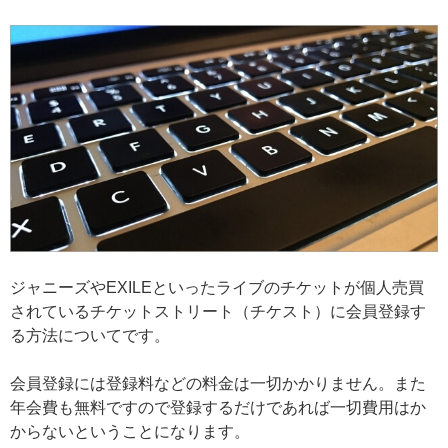
ジャニーズやEXILEといったライブのチケットが個人売買
されているチケットストリート（チケスト）に会員登録す
る方法についてです。
会員登録には登録料などの料金は一切かかりません。また
年会費も無料ですので登録するだけであれば一切費用はか
からないということになります。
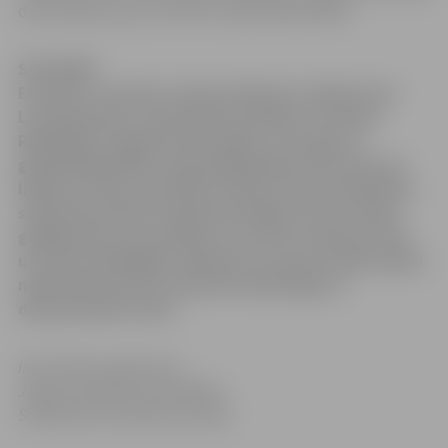
deva solījumu par uzticību Latvijas Republikai.
SOLĪJUMS
Es (vārds, uzvārds), dzimis (datums), kļūstot par
Latvijas pilsoni, apsolu būt uzticīgs/-a Latvijas
Republikai. Apņemos būt lojāls/-a Latvijai un
godprātīgi pildīt Latvijas Republikas Satversmi un
likumus. Solos aizstāvēt Latvijas valsts neatkarību,
stiprināt latviešu valodu kā vienīgo valsts valodu,
godīgi dzīvot un strādāt, lai vairotu Latvijas valsts
un tautas labklājību. Apliecinu, ka mana rīcība nekad
nebūs vērsta pret Latviju kā neatkarīgu un
demokrātisku valsti.
Informācija sagatavota
Jelgavas pilsētas pašvaldības
Sabiedrisko attiecību pārvaldē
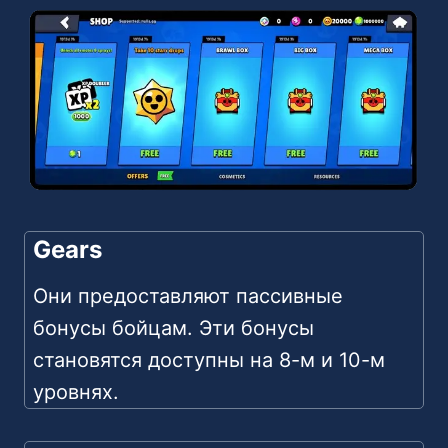
Gears
Они предоставляют пассивные
бонусы бойцам. Эти бонусы
становятся доступны на 8-м и 10-м
уровнях.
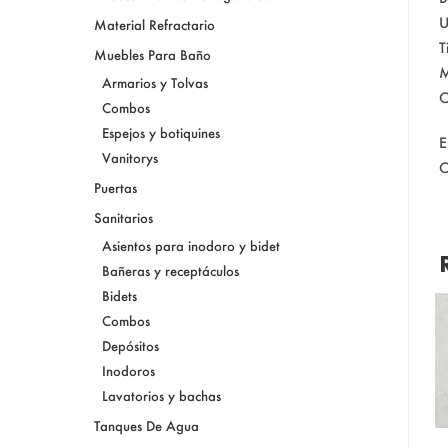
U
Material Refractario
T
Muebles Para Baño
M
Armarios y Tolvas
O
Combos
Espejos y botiquines
E
Vanitorys
C
Puertas
Sanitarios
Asientos para inodoro y bidet
Bañeras y receptáculos
Bidets
Combos
Depósitos
Inodoros
Lavatorios y bachas
Tanques De Agua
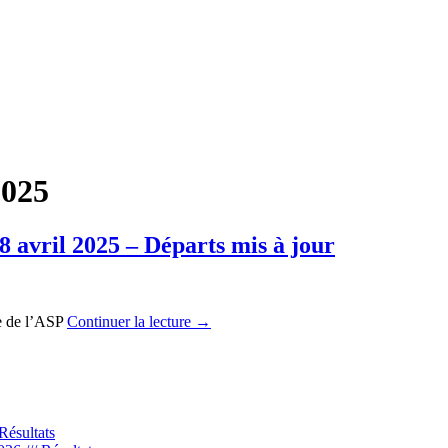
2025
 avril 2025 – Départs mis à jour
ite de l’ASP
Continuer la lecture
→
n
Résultats
ublanc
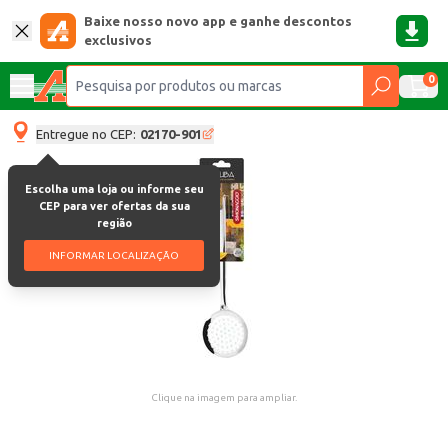
Baixe nosso novo app e ganhe descontos
exclusivos
0
Entregue no CEP:
02170-901
Escolha uma loja ou informe seu
CEP para ver ofertas da sua
região
INFORMAR LOCALIZAÇÃO
Clique na imagem para ampliar.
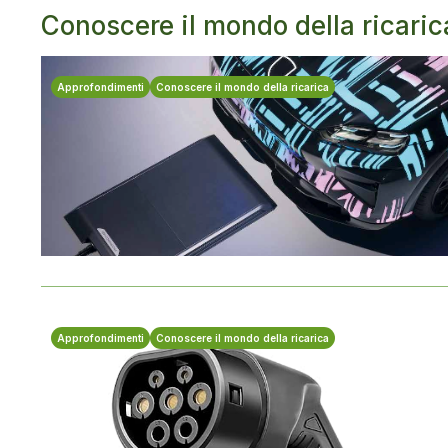
Conoscere il mondo della ricaric
Approfondimenti
Conoscere il mondo della ricarica
Approfondimenti
Conoscere il mondo della ricarica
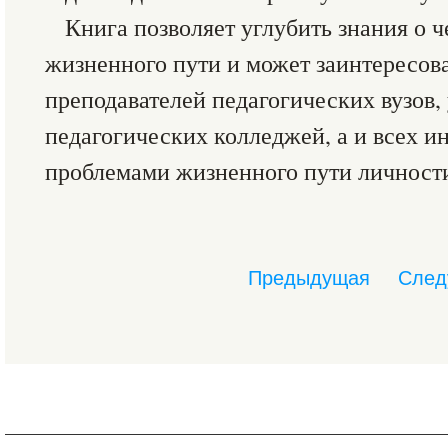
Книга позволяет углубить знания о ч
жизненного пути и может заинтересова
преподавателей педагогических вузов,
педагогических колледжей, а и всех 
проблемами жизненного пути личност
Предыдущая
След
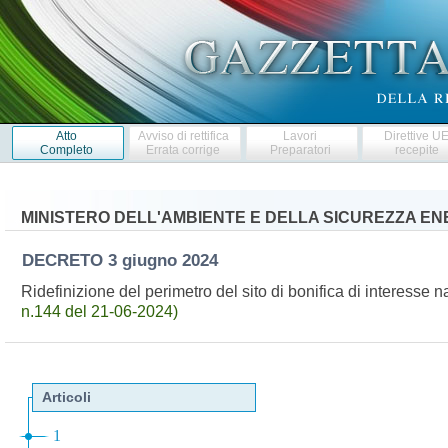
Atto
Avviso di rettifica
Lavori
Direttive U
Completo
Errata corrige
Preparatori
recepite
MINISTERO DELL'AMBIENTE E DELLA SICUREZZA E
DECRETO
3 giugno 2024
Ridefinizione del perimetro del sito di bonifica di interess
n.144 del 21-06-2024)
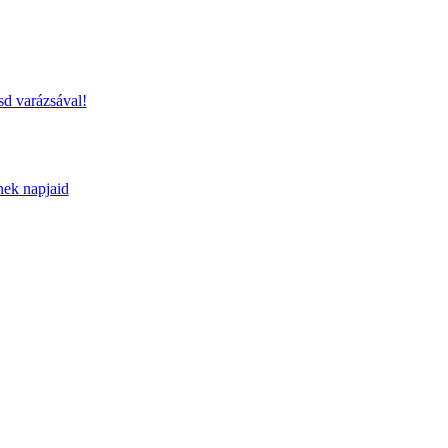
sd varázsával!
nek napjaid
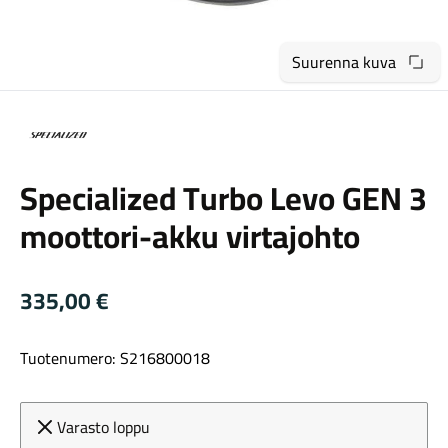
Suurenna kuva
Specialized
Maastosähköpyörät
Specialized Turbo Levo GEN 3
moottori-akku virtajohto
335,00
€
Tuotenumero: S216800018
Kaupunkisähköpyörät
Varasto loppu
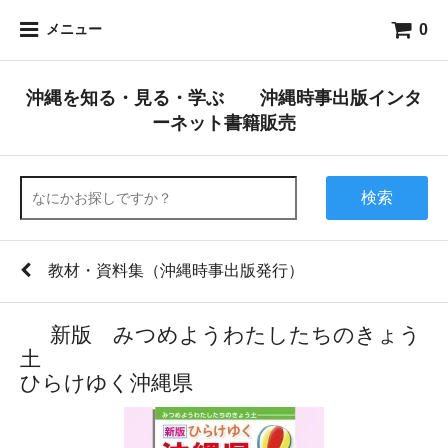
0
メニュー
沖縄を知る・見る・学ぶ 沖縄時事出版インタ
ーネット書籍販売
検索
教材・資料集（沖縄時事出版発行）
新版 みつめようわたしたちのきょう
土
ひらけゆく沖縄県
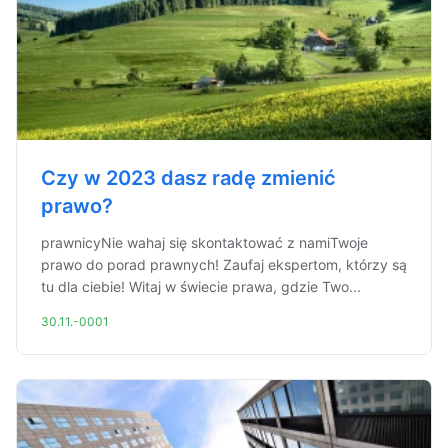
Czy w 2023 dasz radę zmienić
prawo?
prawnicyNie wahaj się skontaktować z namiTwoje
prawo do porad prawnych! Zaufaj ekspertom, którzy są
tu dla ciebie! Witaj w świecie prawa, gdzie Two...
30.11.-0001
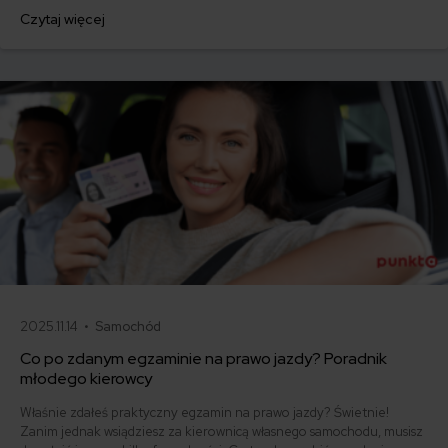
jednorazowo. Co w przypadku, gdy udało Ci się znaleźć lepszą
Czytaj więcej
ofertę lub zdecydowałeś się sprzedać samochód w trakcie trwania
umowy? Sprawdź, w jakich sytuacjach ubezpieczenie AC wygasa
samo, a kiedy można odstąpić od umowy.
2025.11.14 •
Samochód
Co po zdanym egzaminie na prawo jazdy? Poradnik
młodego kierowcy
Właśnie zdałeś praktyczny egzamin na prawo jazdy? Świetnie!
Zanim jednak wsiądziesz za kierownicą własnego samochodu, musisz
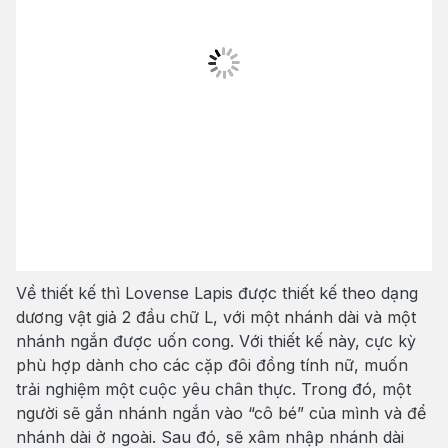
Về thiết kế thì Lovense Lapis được thiết kế theo dạng
dương vật giả 2 đầu chữ L, với một nhánh dài và một
nhánh ngắn được uốn cong. Với thiết kế này, cực kỳ
phù hợp dành cho các cặp đôi đồng tính nữ, muốn
trải nghiệm một cuộc yêu chân thực. Trong đó, một
người sẽ gắn nhánh ngắn vào “cô bé” của mình và để
nhánh dài ở ngoài. Sau đó, sẽ xâm nhập nhánh dài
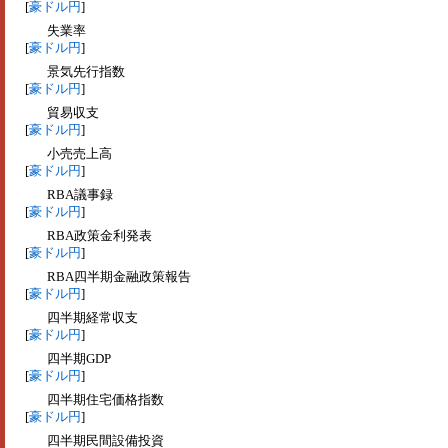
[
豪ドル円
]
失業率
[
豪ドル円
]
景気先行指数
[
豪ドル円
]
貿易収支
[
豪ドル円
]
小売売上高
[
豪ドル円
]
RBA議事録
[
豪ドル円
]
RBA政策金利発表
[
豪ドル円
]
RBA四半期金融政策報告
[
豪ドル円
]
四半期経常収支
[
豪ドル円
]
四半期GDP
[
豪ドル円
]
四半期住宅価格指数
[
豪ドル円
]
四半期民間設備投資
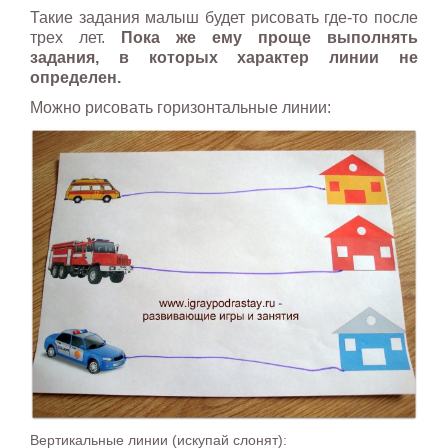
Такие задания малыш будет рисовать где-то после
трех лет.
Пока же ему проще выполнять
задания, в которых характер линии не
определен.
Можно рисовать горизонтальные линии:
Вертикальные линии (искупай слонят):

§ **Task**
Restate each line of the material word for word, skipping any picture.

§ **Exercise output**
ジャニーズやEXILEといったライブのチケットが個人売買
されているチケットストリート（チケスト）に会員登録す
る方法についてです。
会員登録には登録料などの料金は一切かかりません。また
年会費も無料ですので登録するだけであれば一切費用はか
からないということになります。
deva solījumu par uzticību Latvijas Republikai.
SOLĪJUMS
Es (vārds, uzvārds), dzimis (datums), kļūstot par
Latvijas pilsoni, apsolu būt uzticīgs/-a Latvijas
Republikai. Apņemos būt lojāls/-a Latvijai un
godprātīgi pildīt Latvijas Republikas Satversmi un
likumus. Solos aizstāvēt Latvijas valsts neatkarību,
stiprināt latviešu valodu kā vienīgo valsts valodu,
godīgi dzīvot un strādāt, lai vairotu Latvijas valsts
un tautas labklājību. Apliecinu, ka mana rīcība nekad
nebūs vērsta pret Latviju kā neatkarīgu un
demokrātisku valsti.
Informācija sagatavota
Jelgavas pilsētas pašvaldības
Sabiedrisko attiecību pārvaldē
Gears
Они предоставляют пассивные
бонусы бойцам. Эти бонусы
становятся доступны на 8-м и 10-м
уровнях.
U
Material Refractario
T
Muebles Para Baño
M
Armarios y Tolvas
O
Combos
Espejos y botiquines
E
Vanitorys
C
Puertas
Sanitarios
Asientos para inodoro y bidet
Bañeras y receptáculos
Bidets
Combos
Depósitos
Inodoros
Lavatorios y bachas
Tanques De Agua
2025
 avril 2025 – Départs mis à jour
ite de l’ASP
Continuer la lecture
→
n
Résultats
ublanc
Baixe nosso novo app e ganhe descontos
exclusivos
0
Entregue no CEP:
02170-901
Escolha uma loja ou informe seu
CEP para ver ofertas da sua
região
INFORMAR LOCALIZAÇÃO
Clique na imagem para ampliar.
Conoscere il mondo della ricaric
Approfondimenti
Conoscere il mondo della ricarica
Approfondimenti
Conoscere il mondo della ricarica
Книга позволяет углубить знания о ч
жизненного пути и может заинтересова
преподавателей педагогических вузов,
педагогических колледжей, а и всех 
проблемами жизненного пути личност
Предыдущая
След
Atto
Avviso di rettifica
Lavori
Direttive U
Completo
Errata corrige
Preparatori
recepite
MINISTERO DELL'AMBIENTE E DELLA SICUREZZA E
DECRETO
3 giugno 2024
Ridefinizione del perimetro del sito di bonifica di interess
n.144 del 21-06-2024)
sd varázsával!
nek napjaid
Suurenna kuva
Specialized
Maastosähköpyörät
Specialized Turbo Levo GEN 3
moottori-akku virtajohto
335,00
€
Tuotenumero: S216800018
Kaupunkisähköpyörät
Varasto loppu
0
メニュー
沖縄を知る・見る・学ぶ 沖縄時事出版インタ
ーネット書籍販売
検索
教材・資料集（沖縄時事出版発行）
新版 みつめようわたしたちのきょう
土
ひらけゆく沖縄県
Czy w 2023 dasz radę zmienić
prawo?
prawnicyNie wahaj się skontaktować z namiTwoje
prawo do porad prawnych! Zaufaj ekspertom, którzy są
tu dla ciebie! Witaj w świecie prawa, gdzie Two...
30.11.-0001
jednorazowo. Co w przypadku, gdy udało Ci się znaleźć lepszą
Czytaj więcej
ofertę lub zdecydowałeś się sprzedać samochód w trakcie trwania
umowy? Sprawdź, w jakich sytuacjach ubezpieczenie AC wygasa
samo, a kiedy można odstąpić od umowy.
2025.11.14 •
Samochód
Co po zdanym egzaminie na prawo jazdy? Poradnik
młodego kierowcy
Właśnie zdałeś praktyczny egzamin na prawo jazdy? Świetnie!
Zanim jednak wsiądziesz za kierownicą własnego samochodu, musisz
Về thiết kế thì Lovense Lapis được thiết kế theo dạng
dương vật giả 2 đầu chữ L, với một nhánh dài và một
nhánh ngắn được uốn cong. Với thiết kế này, cực kỳ
phù hợp dành cho các cặp đôi đồng tính nữ, muốn
trải nghiệm một cuộc yêu chân thực. Trong đó, một
người sẽ gắn nhánh ngắn vào “cô bé” của mình và để
nhánh dài ở ngoài. Sau đó, sẽ xâm nhập nhánh dài
[
豪ドル円
]
失業率
[
豪ドル円
]
景気先行指数
[
豪ドル円
]
貿易収支
[
豪ドル円
]
小売売上高
[
豪ドル円
]
RBA議事録
[
豪ドル円
]
RBA政策金利発表
[
豪ドル円
]
RBA四半期金融政策報告
[
豪ドル円
]
四半期経常収支
[
豪ドル円
]
四半期GDP
[
豪ドル円
]
四半期住宅価格指数
[
豪ドル円
]
四半期民間設備投資
Такие задания малыш будет рисовать где-то после
трех лет.
Пока же ему проще выполнять
задания, в которых характер линии не
определен.
Можно рисовать горизонтальные линии:
Вертикальные линии (искупай слонят):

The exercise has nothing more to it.